Exercise description:
I'd like every entry transcribed word for word, with no pictures.

Source records:
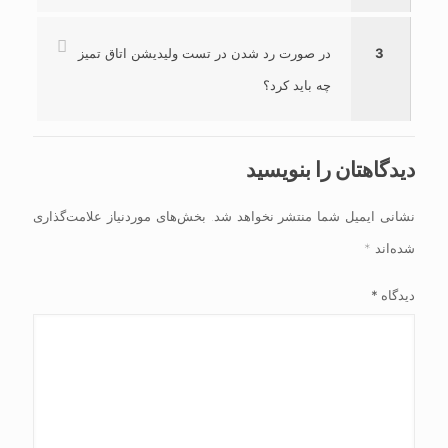
3
در صورت رد شدن در تست ولیدیشن اتاق تمیز
چه باید کرد؟
دیدگاهتان را بنویسید
نشانی ایمیل شما منتشر نخواهد شد.
بخش‌های موردنیاز علامت‌گذاری
شده‌اند
*
دیدگاه
*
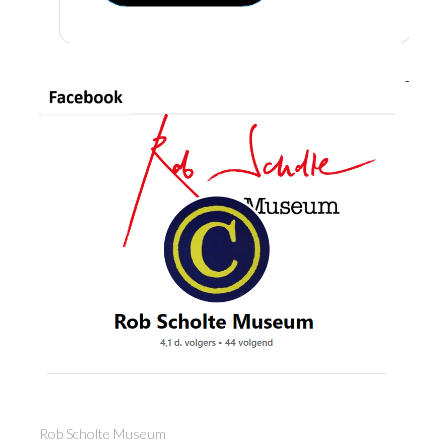
Rob Scholte Museum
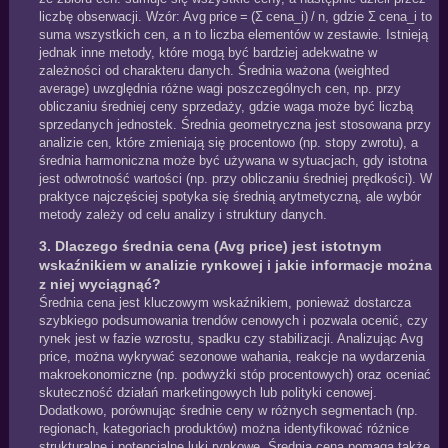
liczbę obserwacji. Wzór: Avg price = (Σ cena_i) / n, gdzie Σ cena_i to
suma wszystkich cen, a n to liczba elementów w zestawie. Istnieją
jednak inne metody, które mogą być bardziej adekwatne w
zależności od charakteru danych. Średnia ważona (weighted
average) uwzględnia różne wagi poszczególnych cen, np. przy
obliczaniu średniej ceny sprzedaży, gdzie waga może być liczbą
sprzedanych jednostek. Średnia geometryczna jest stosowana przy
analizie cen, które zmieniają się procentowo (np. stopy zwrotu), a
średnia harmoniczna może być używana w sytuacjach, gdy istotna
jest odwrotność wartości (np. przy obliczaniu średniej prędkości). W
praktyce najczęściej spotyka się średnią arytmetyczną, ale wybór
metody zależy od celu analizy i struktury danych.
3. Dlaczego średnia cena (Avg price) jest istotnym
wskaźnikiem w analizie rynkowej i jakie informacje można
z niej wyciągnąć?
Średnia cena jest kluczowym wskaźnikiem, ponieważ dostarcza
szybkiego podsumowania trendów cenowych i pozwala ocenić, czy
rynek jest w fazie wzrostu, spadku czy stabilizacji. Analizując Avg
price, można wykrywać sezonowe wahania, reakcje na wydarzenia
makroekonomiczne (np. podwyżki stóp procentowych) oraz oceniać
skuteczność działań marketingowych lub polityki cenowej.
Dodatkowo, porównując średnie ceny w różnych segmentach (np.
regionach, kategoriach produktów) można identyfikować różnice
strukturalne i potencjalne luki rynkowe. Średnia cena pomaga także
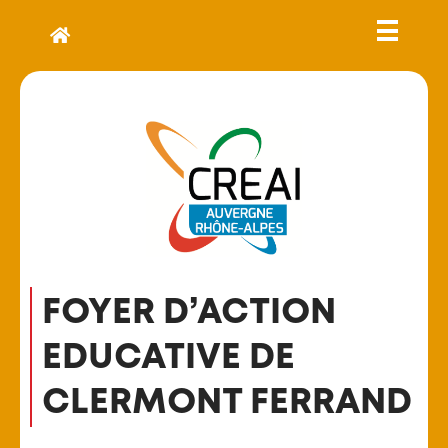
FOYER D’ACTION
EDUCATIVE DE
CLERMONT FERRAND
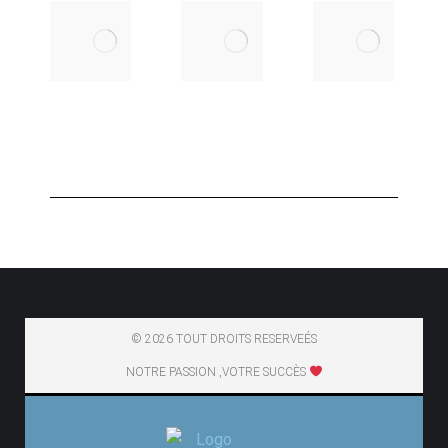
Ce qui est
Comment
difficile à
maîtriser
comprendre
la photo
en
urbaine
photographie…
de nuit?
30 juillet 2025
24 février
2025
© 2026 TOUT DROITS RESERVEÉS
NOTRE PASSION ,VOTRE SUCCÈS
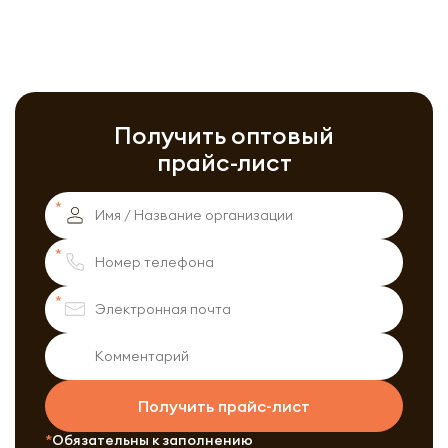
Получить оптовый
прайс-лист
Получить прайс-лист
Обязательны к заполнению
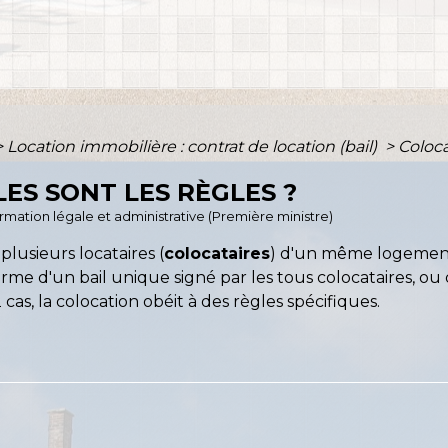
>
Location immobilière : contrat de location (bail)
>
Coloca
ES SONT LES RÈGLES ?
formation légale et administrative (Première ministre)
plusieurs locataires (
colocataires
) d'un même logement
orme d'un bail unique signé par les tous colocataires, ou
2 cas, la colocation obéit à des règles spécifiques.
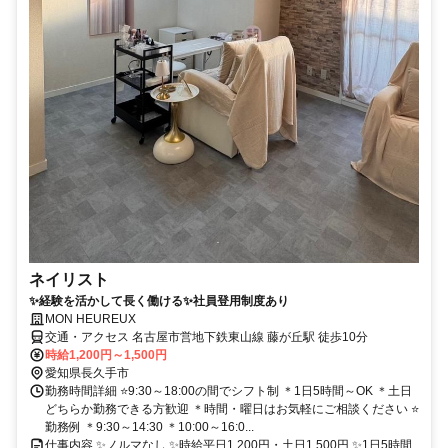
ネイリスト
✨経験を活かして長く働ける✨社員登用制度あり
MON HEUREUX
交通・アクセス 名古屋市営地下鉄東山線 藤が丘駅 徒歩10分
時給1,200円～1,500円
愛知県長久手市
勤務時間詳細 ⭐9:30～18:00の間でシフト制 ＊1日5時間～OK ＊土日
どちらか勤務できる方歓迎 ＊時間・曜日はお気軽にご相談ください ⭐
勤務例 ＊9:30～14:30 ＊10:00～16:0...
仕事内容 ✨ノルマなし ✨時給平日1,200円・土日1,500円 ✨1日5時間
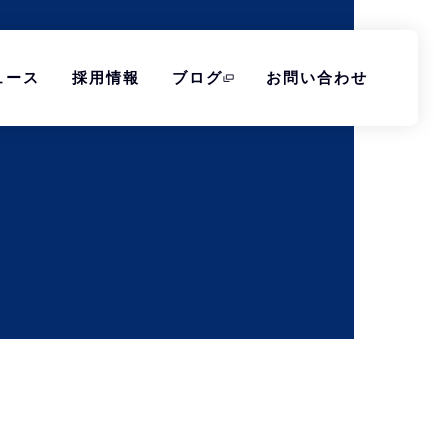
ュース
採用情報
ブログ
お問い合わせ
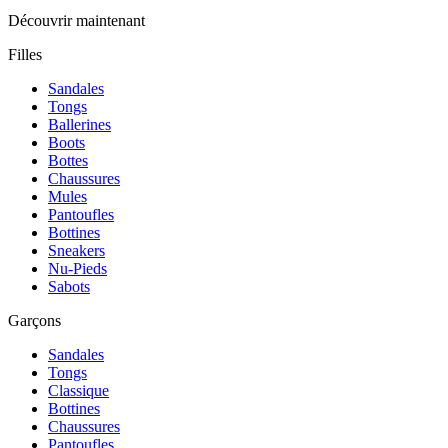
Découvrir maintenant
Filles
Sandales
Tongs
Ballerines
Boots
Bottes
Chaussures
Mules
Pantoufles
Bottines
Sneakers
Nu-Pieds
Sabots
Garçons
Sandales
Tongs
Classique
Bottines
Chaussures
Pantoufles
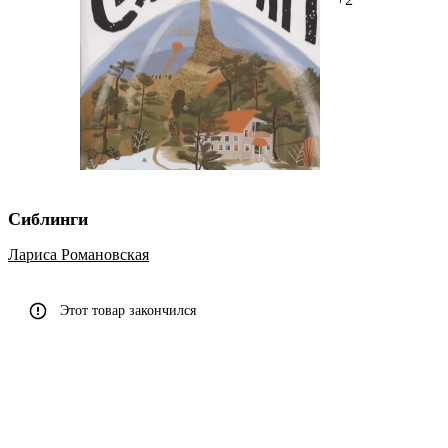
Сиблинги
Лариса Романовская
Этот товар закончился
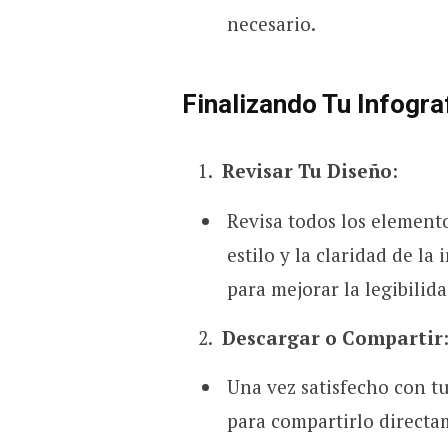
necesario.
Finalizando Tu Infogra
Revisar Tu Diseño
:
Revisa todos los elemento
estilo y la claridad de l
para mejorar la legibilida
Descargar o Compartir
Una vez satisfecho con tu
para compartirlo directa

Solution to this task:
3
در صورت رد شدن در تست ولیدیشن اتاق تمیز
چه باید کرد؟
دیدگاهتان را بنویسید
نشانی ایمیل شما منتشر نخواهد شد.
بخش‌های موردنیاز علامت‌گذاری
شده‌اند
*
دیدگاه
*
Rob Scholte Museum
liczbę obserwacji. Wzór: Avg price = (Σ cena_i) / n, gdzie Σ cena_i to
suma wszystkich cen, a n to liczba elementów w zestawie. Istnieją
jednak inne metody, które mogą być bardziej adekwatne w
zależności od charakteru danych. Średnia ważona (weighted
average) uwzględnia różne wagi poszczególnych cen, np. przy
obliczaniu średniej ceny sprzedaży, gdzie waga może być liczbą
sprzedanych jednostek. Średnia geometryczna jest stosowana przy
analizie cen, które zmieniają się procentowo (np. stopy zwrotu), a
średnia harmoniczna może być używana w sytuacjach, gdy istotna
jest odwrotność wartości (np. przy obliczaniu średniej prędkości). W
praktyce najczęściej spotyka się średnią arytmetyczną, ale wybór
metody zależy od celu analizy i struktury danych.
3. Dlaczego średnia cena (Avg price) jest istotnym
wskaźnikiem w analizie rynkowej i jakie informacje można
z niej wyciągnąć?
Średnia cena jest kluczowym wskaźnikiem, ponieważ dostarcza
szybkiego podsumowania trendów cenowych i pozwala ocenić, czy
rynek jest w fazie wzrostu, spadku czy stabilizacji. Analizując Avg
price, można wykrywać sezonowe wahania, reakcje na wydarzenia
makroekonomiczne (np. podwyżki stóp procentowych) oraz oceniać
skuteczność działań marketingowych lub polityki cenowej.
Dodatkowo, porównując średnie ceny w różnych segmentach (np.
regionach, kategoriach produktów) można identyfikować różnice
strukturalne i potencjalne luki rynkowe. Średnia cena pomaga także
FOYER D’ACTION
EDUCATIVE DE
CLERMONT FERRAND
Ce qui est
Comment
difficile à
maîtriser
comprendre
la photo
en
urbaine
photographie…
de nuit?
30 juillet 2025
24 février
2025
© 2026 TOUT DROITS RESERVEÉS
NOTRE PASSION ,VOTRE SUCCÈS
Получить оптовый
прайс-лист
Получить прайс-лист
Обязательны к заполнению
>
Location immobilière : contrat de location (bail)
>
Coloca
ES SONT LES RÈGLES ?
formation légale et administrative (Première ministre)
plusieurs locataires (
colocataires
) d'un même logement
orme d'un bail unique signé par les tous colocataires, ou
2 cas, la colocation obéit à des règles spécifiques.
ネイリスト
✨経験を活かして長く働ける✨社員登用制度あり
MON HEUREUX
交通・アクセス 名古屋市営地下鉄東山線 藤が丘駅 徒歩10分
時給1,200円～1,500円
愛知県長久手市
勤務時間詳細 ⭐9:30～18:00の間でシフト制 ＊1日5時間～OK ＊土日
どちらか勤務できる方歓迎 ＊時間・曜日はお気軽にご相談ください ⭐
勤務例 ＊9:30～14:30 ＊10:00～16:0...
仕事内容 ✨ノルマなし ✨時給平日1,200円・土日1,500円 ✨1日5時間
ュース
採用情報
ブログ
お問い合わせ
Découvrir maintenant
Filles
Sandales
Tongs
Ballerines
Boots
Bottes
Chaussures
Mules
Pantoufles
Bottines
Sneakers
Nu-Pieds
Sabots
Garçons
Sandales
Tongs
Classique
Bottines
Chaussures
Pantoufles
Сиблинги
Лариса Романовская
Этот товар закончился
necesario.
Finalizando Tu Infogra
Revisar Tu Diseño
:
Revisa todos los elemento
estilo y la claridad de l
para mejorar la legibilida
Descargar o Compartir
Una vez satisfecho con tu
para compartirlo directa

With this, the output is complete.